Objective. Evidence supporting the use of public reporting of quality information to improve health care quality is mixed. While public reporting may improve reported quality, its effect on quality of care more broadly is uncertain. This study tests whether public reporting in the setting of nursing homes resulted in improvement of reported and broader but unreported quality of postacute care.

Data Sources/Study Setting. 1999–2005 nursing home Minimum Data Set and inpatient Medicare claims.

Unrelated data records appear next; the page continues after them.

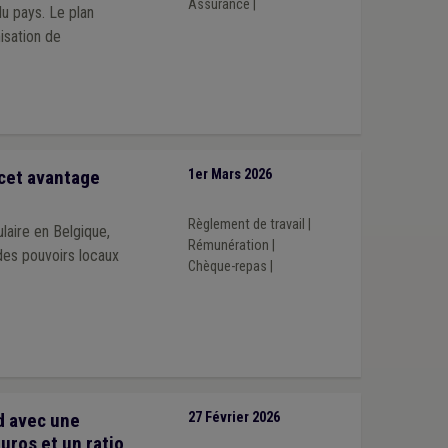
Assurance
|
u pays. Le plan
nisation de
 cet avantage
1er Mars 2026
Règlement de travail
|
aire en Belgique,
Rémunération
|
 des pouvoirs locaux
Chèque-repas
|
d avec une
27 Février 2026
uros et un ratio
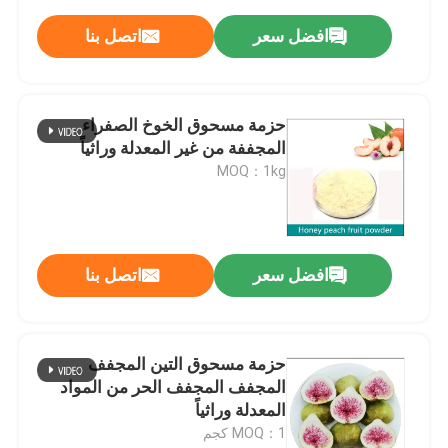
افضل سعر
اتصل بنا
حزمة مسحوق الخوخ الصفراء
المجففة من غير المعدلة وراثياً
MOQ：1kg
افضل سعر
اتصل بنا
حزمة مسحوق التين المجفف
المجفف المجفف الحر من المواد
المعدلة وراثياً
MOQ：1 كجم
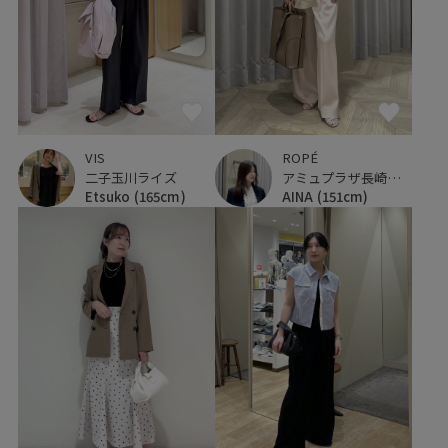
VIS
ROPÉ
二子玉川ライズ
アミュプラザ長崎新館
Etsuko
(165cm)
AINA
(151cm)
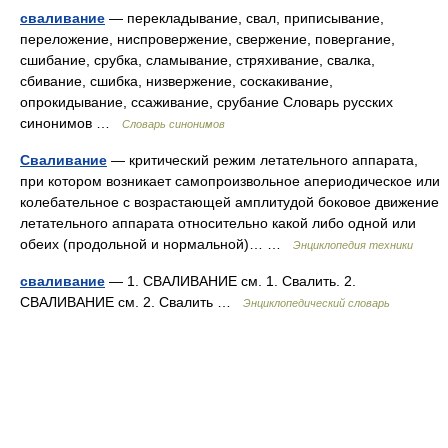
сваливание
— перекладывание, свал, приписывание,
переложение, ниспровержение, свержение, повергание,
сшибание, срубка, сламывание, стряхивание, свалка,
сбивание, сшибка, низвержение, соскакивание,
опрокидывание, ссаживание, срубание Словарь русских
синонимов …
Словарь синонимов
Сваливание
— критический режим летательного аппарата,
при котором возникает самопроизвольное апериодическое или
колебательное с возрастающей амплитудой боковое движение
летательного аппарата относительно какой либо одной или
обеих (продольной и нормальной)… …
Энциклопедия техники
сваливание
— 1. СВАЛИВАНИЕ см. 1. Свалить. 2.
СВАЛИВАНИЕ см. 2. Свалить …
Энциклопедический словарь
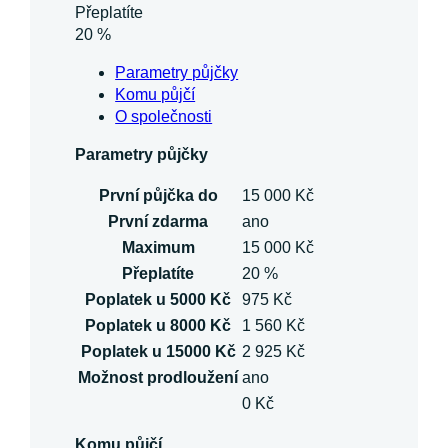
Přeplatíte
20 %
Parametry půjčky
Komu půjčí
O společnosti
Parametry půjčky
První půjčka do
15 000 Kč
První zdarma
ano
Maximum
15 000 Kč
Přeplatíte
20 %
Poplatek u 5000 Kč
975 Kč
Poplatek u 8000 Kč
1 560 Kč
Poplatek u 15000 Kč
2 925 Kč
Možnost prodloužení
ano
0 Kč
Komu půjčí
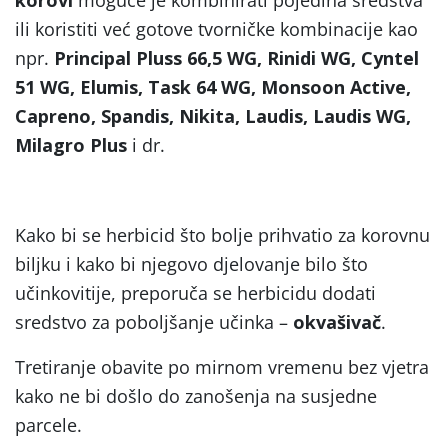
ili koristiti već gotove tvorničke kombinacije kao
npr.
Principal Pluss 66,5 WG, Rinidi WG, Cyntel
51 WG, Elumis, Task 64 WG, Monsoon Active,
Capreno, Spandis, Nikita, Laudis, Laudis WG,
Milagro Plus
i dr.
Kako bi se herbicid što bolje prihvatio za korovnu
biljku i kako bi njegovo djelovanje bilo što
učinkovitije, preporuča se herbicidu dodati
sredstvo za poboljšanje učinka –
okvašivač
.
Tretiranje obavite po mirnom vremenu bez vjetra
kako ne bi došlo do zanošenja na susjedne
parcele.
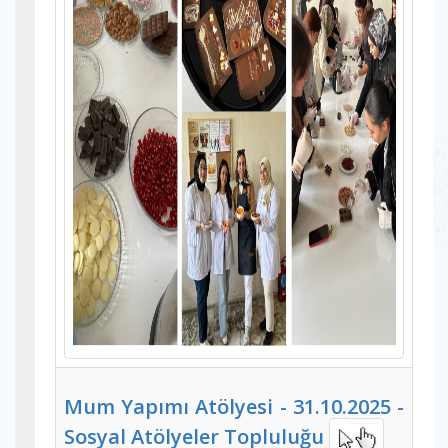
Mum Yapımı Atölyesi - 31.10.2025 -
Sosyal Atölyeler Topluluğu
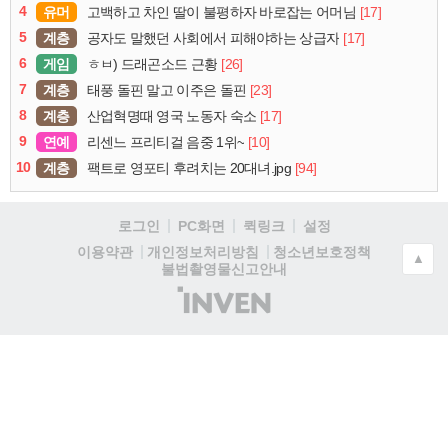
4
유머
[17]
고백하고 차인 딸이 불평하자 바로잡는 어머님
5
계층
[17]
공자도 말했던 사회에서 피해야하는 상급자
6
게임
[26]
ㅎㅂ) 드래곤소드 근황
7
계층
[23]
태풍 돌핀 말고 이주은 돌핀
8
계층
[17]
산업혁명때 영국 노동자 숙소
9
연예
[10]
리센느 프리티걸 음중 1위~
10
계층
[94]
팩트로 영포티 후려치는 20대녀.jpg
로그인
PC화면
퀵링크
설정
청소년보호정책
이용약관
개인정보처리방침
▲
불법촬영물신고안내
(주)
인
벤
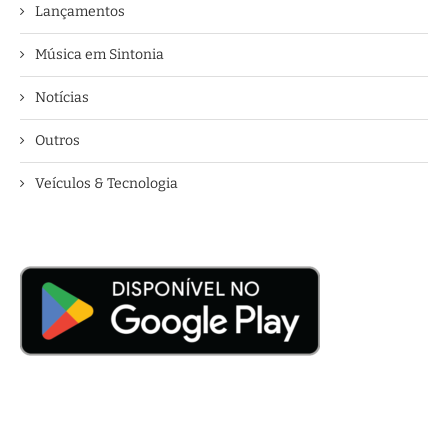
Lançamentos
Música em Sintonia
Notícias
Outros
Veículos & Tecnologia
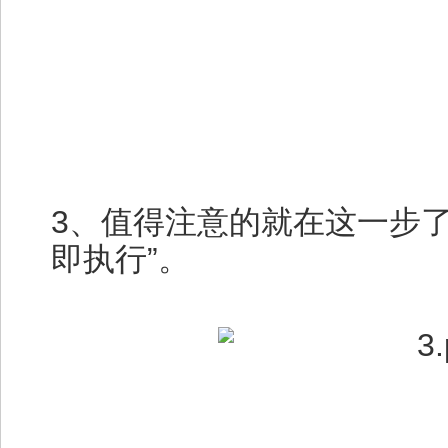
3、值得注意的就在这一步
即执行”。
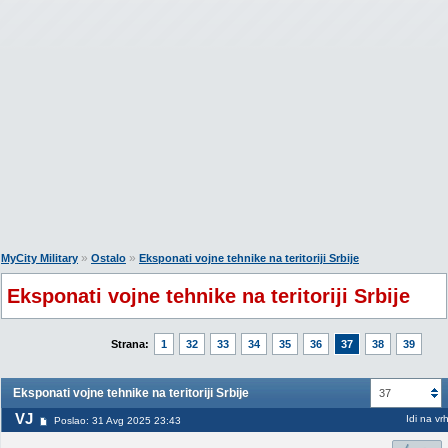
»
»
MyCity Military
Ostalo
Eksponati vojne tehnike na teritoriji Srbije
Eksponati vojne tehnike na teritoriji Srbije
Strana:
1
32
33
34
35
36
37
38
39
Eksponati vojne tehnike na teritoriji Srbije
37
VJ
Idi na vr
Poslao: 31 Avg 2025 23:43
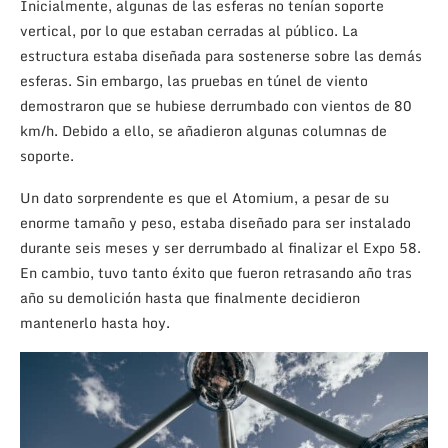
Inicialmente, algunas de las esferas no tenían soporte
vertical, por lo que estaban cerradas al público. La
estructura estaba diseñada para sostenerse sobre las demás
esferas. Sin embargo, las pruebas en túnel de viento
demostraron que se hubiese derrumbado con vientos de 80
km/h. Debido a ello, se añadieron algunas columnas de
soporte.
Un dato sorprendente es que el Atomium, a pesar de su
enorme tamaño y peso, estaba diseñado para ser instalado
durante seis meses y ser derrumbado al finalizar el Expo 58.
En cambio, tuvo tanto éxito que fueron retrasando año tras
año su demolición hasta que finalmente decidieron
mantenerlo hasta hoy.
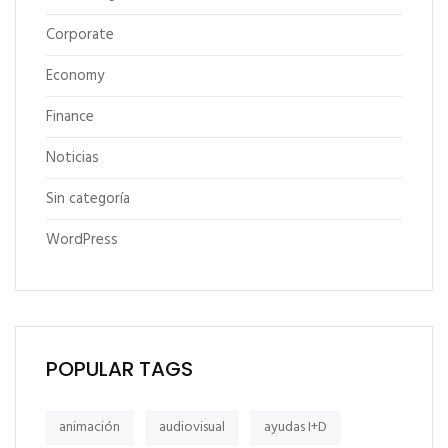
Corporate
Economy
Finance
Noticias
Sin categoría
WordPress
POPULAR TAGS
animación
audiovisual
ayudas I+D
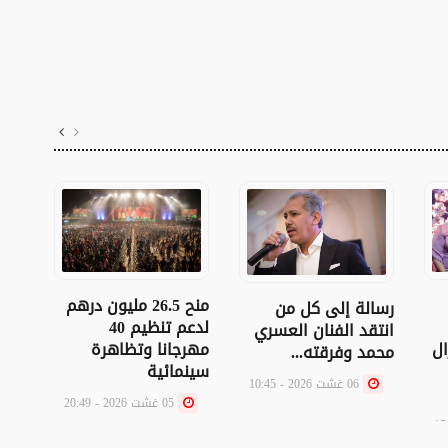
منح 26.5 مليون درهم
رسالة إلى كل من
لدعم تنظيم 40
انتقد الفنان العسري
ال
مهرجانا وتظاهرة
محمد وفرقته...
ملي
سينمائية
دورة 
06 غشت 2026 - 10:45
05 غشت 2026 - 20:49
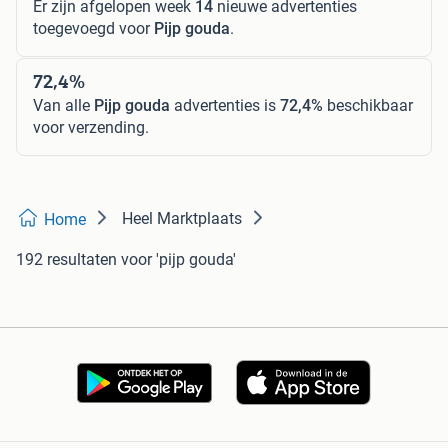
Er zijn afgelopen week
14
nieuwe advertenties
toegevoegd voor
Pijp gouda
.
72,4%
Van alle
Pijp gouda
advertenties is
72,4%
beschikbaar
voor verzending.
Heel Marktplaats
Home
192 resultaten
voor 'pijp gouda'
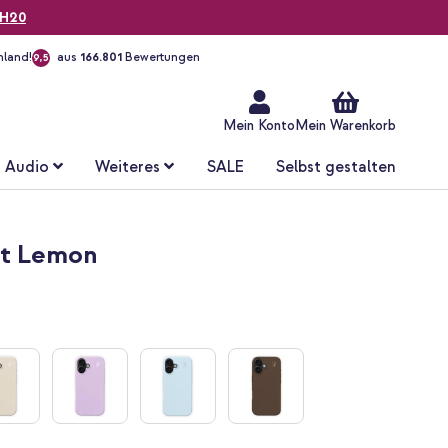
H20
hland!
aus
166.801
Bewertungen
9,5
Zum
Inhalt
springen
Mein Konto
Mein Warenkorb
Audio
Weiteres
SALE
Selbst gestalten
oft Lemon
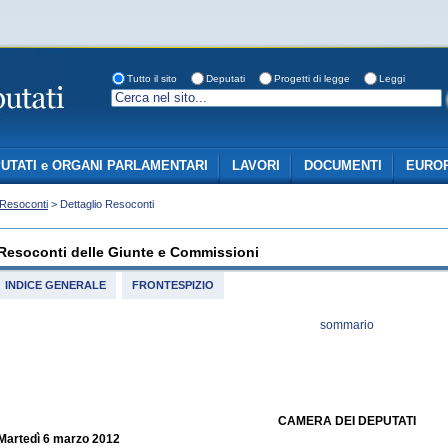
Tutto il sito
Deputati
Progetti di legge
Leggi
UTATI e ORGANI PARLAMENTARI
LAVORI
DOCUMENTI
EUROP
Resoconti
> Dettaglio Resoconti
Resoconti delle Giunte e Commissioni
INDICE GENERALE
FRONTESPIZIO
sommario
CAMERA DEI DEPUTATI
Martedì 6 marzo 2012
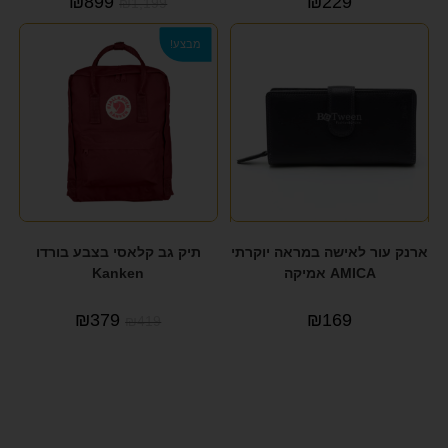
₪
899
₪
229
₪
1,199
מבצע!
ארנק עור לאישה במראה יוקרתי
תיק גב קלאסי בצבע בורדו
AMICA אמיקה
Kanken
₪
379
₪
169
₪
419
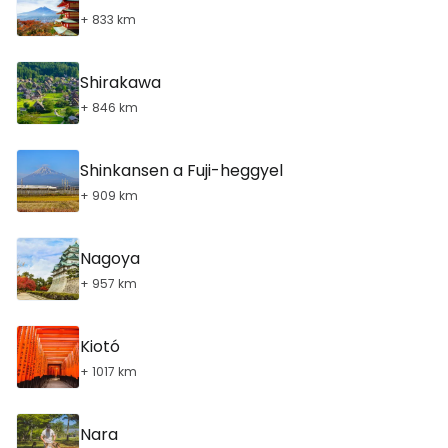
+ 833 km
Shirakawa
+ 846 km
Shinkansen a Fuji-heggyel
+ 909 km
Nagoya
+ 957 km
Kiotó
+ 1017 km
Nara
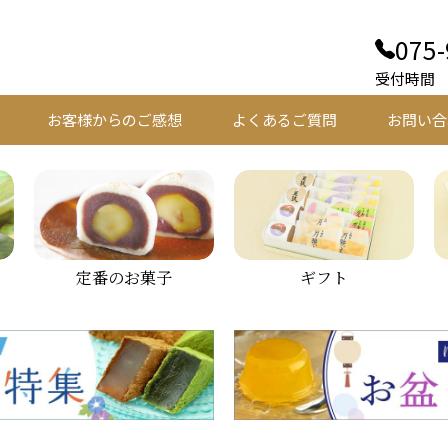
075-
受付時間 平
お客様からのご感想
よくあるご質問
お問い合
定番のお菓子
ギフト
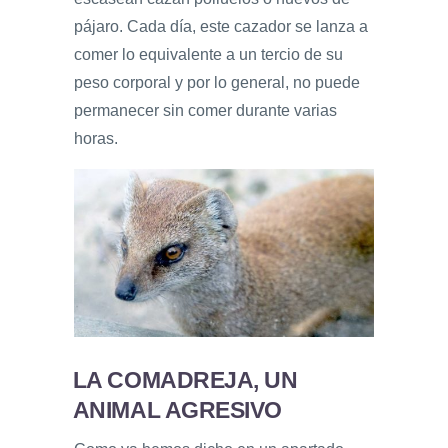
pájaro. Cada día, este cazador se lanza a
comer lo equivalente a un tercio de su
peso corporal y por lo general, no puede
permanecer sin comer durante varias
horas.
LA COMADREJA, UN
ANIMAL AGRESIVO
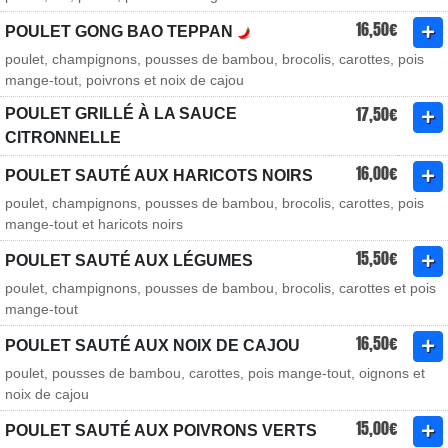
16,50€
POULET GONG BAO TEPPAN
poulet, champignons, pousses de bambou, brocolis, carottes, pois
mange-tout, poivrons et noix de cajou
17,50€
POULET GRILLÉ À LA SAUCE
CITRONNELLE
16,00€
POULET SAUTÉ AUX HARICOTS NOIRS
poulet, champignons, pousses de bambou, brocolis, carottes, pois
mange-tout et haricots noirs
15,50€
POULET SAUTÉ AUX LÉGUMES
poulet, champignons, pousses de bambou, brocolis, carottes et pois
mange-tout
16,50€
POULET SAUTÉ AUX NOIX DE CAJOU
poulet, pousses de bambou, carottes, pois mange-tout, oignons et
noix de cajou
15,00€
POULET SAUTÉ AUX POIVRONS VERTS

Study Design. We examined changes in postacute care quality in U.S. nursing homes in response to the initiation of public reporting on the Centers for Medicare and Medicaid Services website, Nursing Home Compare. We used small nursing homes that were not subject to public reporting as a contemporaneous control and also controlled for patient selection into nursing homes. Postacute care quality was measured using three publicly reported clinical quality measures and 30-day potentially preventable rehospitalization rates, an unreported measure of quality.

Principal Findings. Reported quality of postacute care improved after the initiation of public reporting for two of the three reported quality measures used in Nursing Home Compare. However, rates of potentially preventable rehospitalization did not significantly improve and, in some cases, worsened.

Conclusions. Public reporting of nursing home quality was associated with an improvement in most postacute care performance measures but not in the broader measure of rehospitalization.